Authorized development should, by its very nature, be planningly acceptable, so that planning obligations would generally not be necessary. Planning obligations that have been made should be limited only to issues requiring prior authorization and should not, for example, include contributions for affordable housing. In addition, as a result of the Ministerial Statement on Start-Up Homes, the guideline states that LPAs should not seek contributions to affordable housing development for affordable housing (but may still target s106, which will mitigate the impact on development). Section 106 is an agreement between the Council and a developer. These agreements are concluded if the developer agrees to provide certain things that could reduce the negative effects that a development can cause. If z.B. a residential building is granted, the developer may agree to create a green space or park so that they can be appreciated by the neighbourhood. Plans should be informed by evidence of infrastructure and affordable housing needs and a proportionate assessment of profitability, which takes into account all relevant policies, as well as local and national standards, including the impact of the Community Infrastructure Tax (ITC) and planning obligations.

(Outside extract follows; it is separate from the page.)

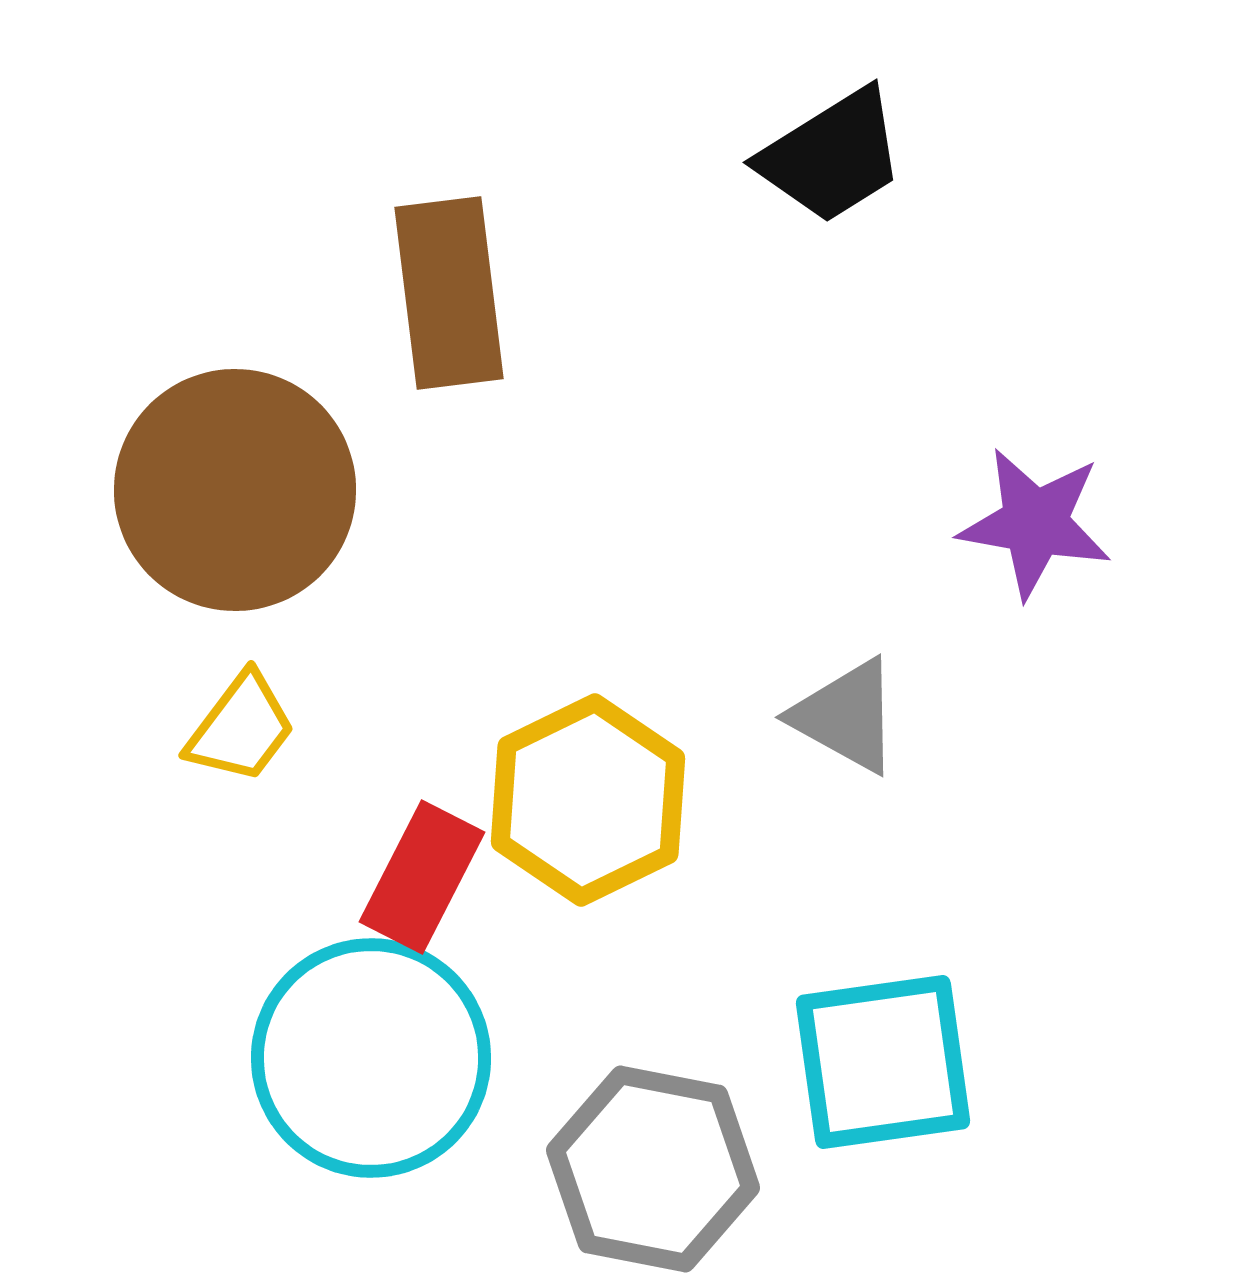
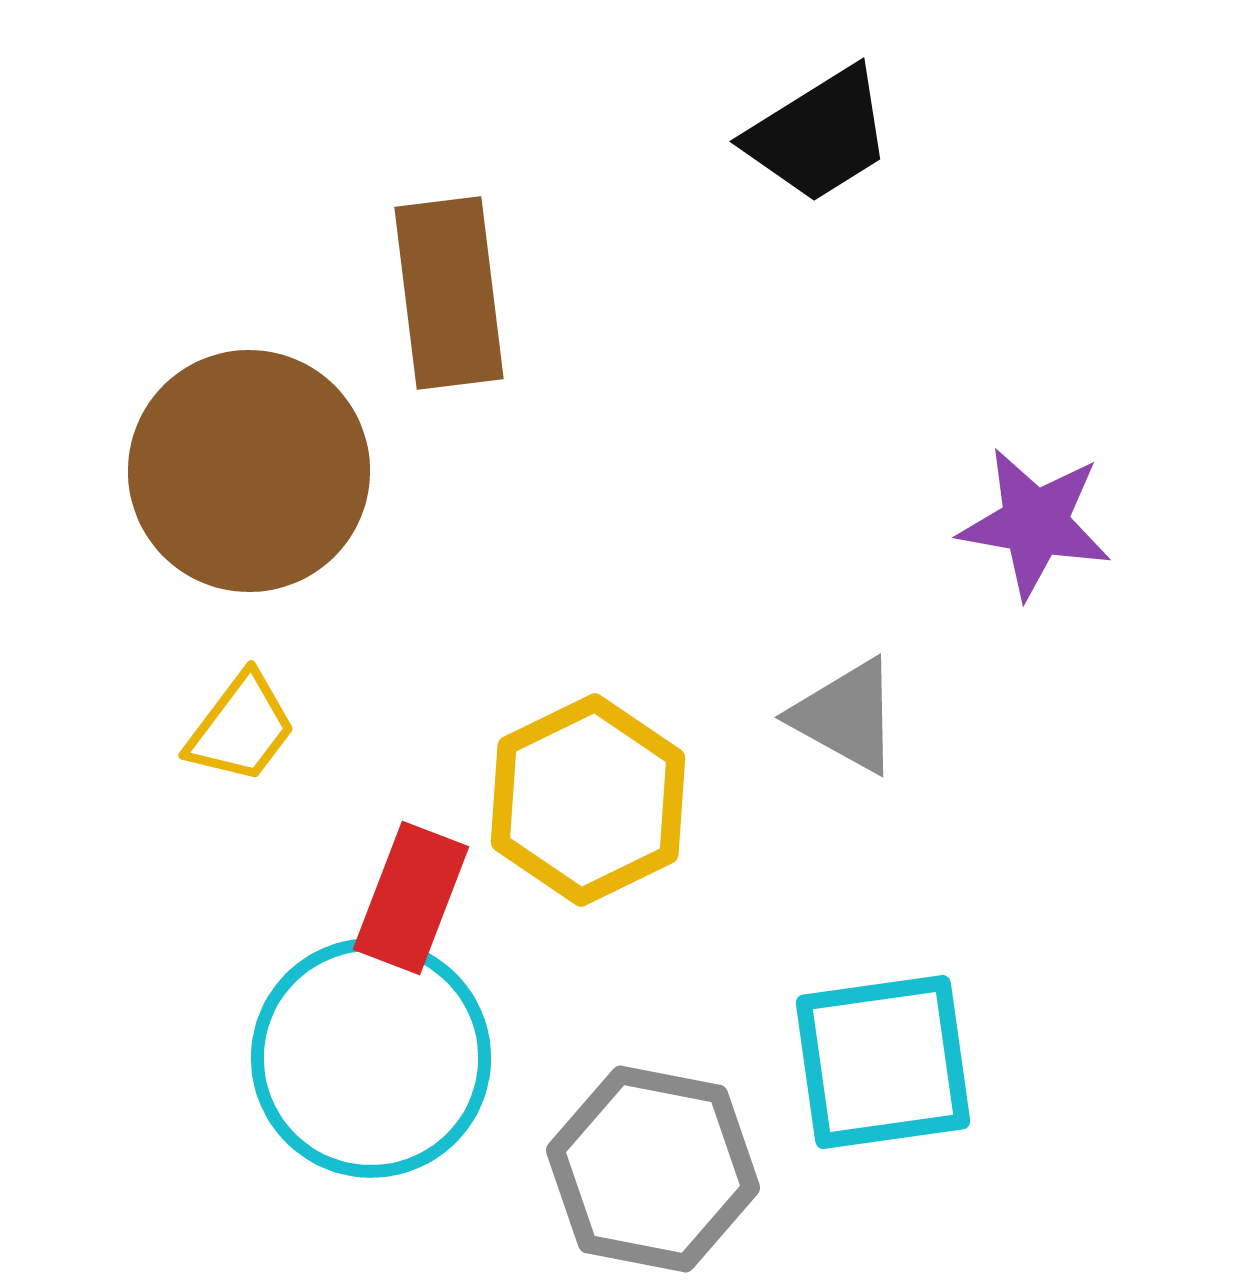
black trapezoid: moved 13 px left, 21 px up
brown circle: moved 14 px right, 19 px up
red rectangle: moved 11 px left, 21 px down; rotated 6 degrees counterclockwise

Sustainability assessment should not jeopardize sustainable development, but should be used to ensure that policies are realistic and that the cumulative total costs of all relevant policies do not compromise the sustainability of the plan. “203. Local planning authorities should consider whether, otherwise, unacceptable developments could be made acceptable by the application of planning conditions or obligations. Planning obligations should only be used when unacceptable effects cannot be remedied by a planning condition.

Local planning authorities are encouraged to use and publish standard forms and documents to support the planning obligations agreement process. This could include standard agreements and clauses (including those already published by other agencies) that could be made public to support the planning process. Any other information required by the local planning authority or any questions raised by the applicant regarding planning obligations must be addressed at an early stage of the plan application process. The use of standard agreements does not eliminate the requirement for local planning authorities to check, on a case-by-case basis, whether a planning obligation is required to make development planning acceptable.